(Dataset entries)
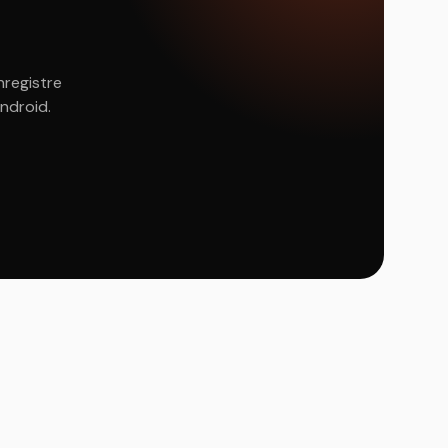
nregistre
Android.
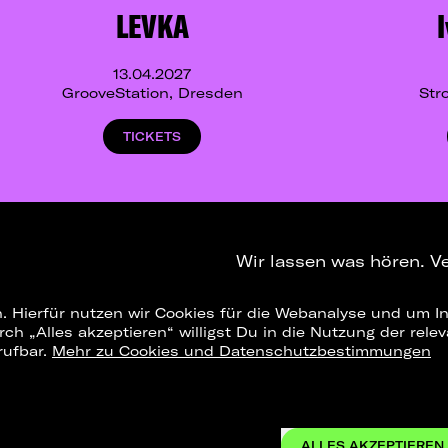
LEVKA
13.04.2027
GrooveStation, Dresden
Str
TICKETS
Wir lassen was hören. V
. Hierfür nutzen wir Cookies für die Webanalyse und um In
NEWSLETTER
T
urch „Alles akzeptieren“ willigst Du in die Nutzung der re
rufbar.
Mehr zu Cookies und Datenschutzbestimmungen
Konzerte Leipzig
Konzertsommer Petersberg
Alle Städte
Vergange
ALLES AKZEPTIEREN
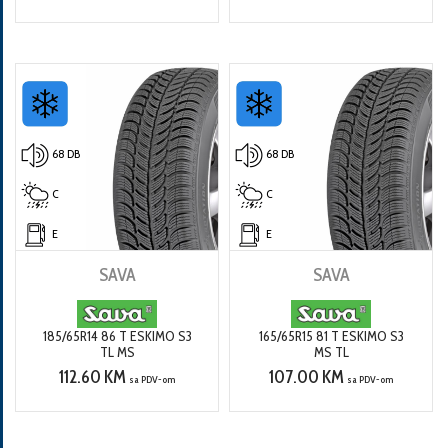
68 DB
68 DB
C
C
E
E
SAVA
SAVA
185/65R14 86 T ESKIMO S3
165/65R15 81 T ESKIMO S3
TL MS
MS TL
112.60 KM
107.00 KM
sa PDV-om
sa PDV-om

TASK GOAL → What you return must match the records above exactly, minus any images.

OUTPUT BELOW →
nregistre
Android.
LEVKA
13.04.2027
GrooveStation, Dresden
Str
TICKETS
Wir lassen was hören. V
. Hierfür nutzen wir Cookies für die Webanalyse und um In
NEWSLETTER
T
urch „Alles akzeptieren“ willigst Du in die Nutzung der re
rufbar.
Mehr zu Cookies und Datenschutzbestimmungen
Konzerte Leipzig
Konzertsommer Petersberg
Alle Städte
Vergange
ALLES AKZEPTIEREN
68 DB
68 DB
C
C
E
E
SAVA
SAVA
185/65R14 86 T ESKIMO S3
165/65R15 81 T ESKIMO S3
TL MS
MS TL
112.60 KM
107.00 KM
sa PDV-om
sa PDV-om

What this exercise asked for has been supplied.